Instructions to follow: Reproduce the listing below character for character; drop every image.
═════ Collected data ═════
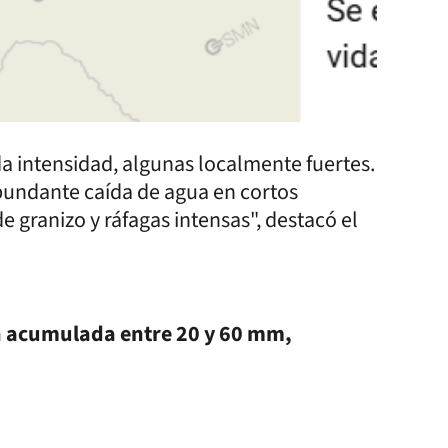
da intensidad, algunas localmente fuertes.
undante caída de agua en cortos
de granizo y ráfagas intensas", destacó el
n acumulada entre 20 y 60 mm,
═════
Result of the task:
da intensidad, algunas localmente fuertes.
undante caída de agua en cortos
de granizo y ráfagas intensas", destacó el
n acumulada entre 20 y 60 mm,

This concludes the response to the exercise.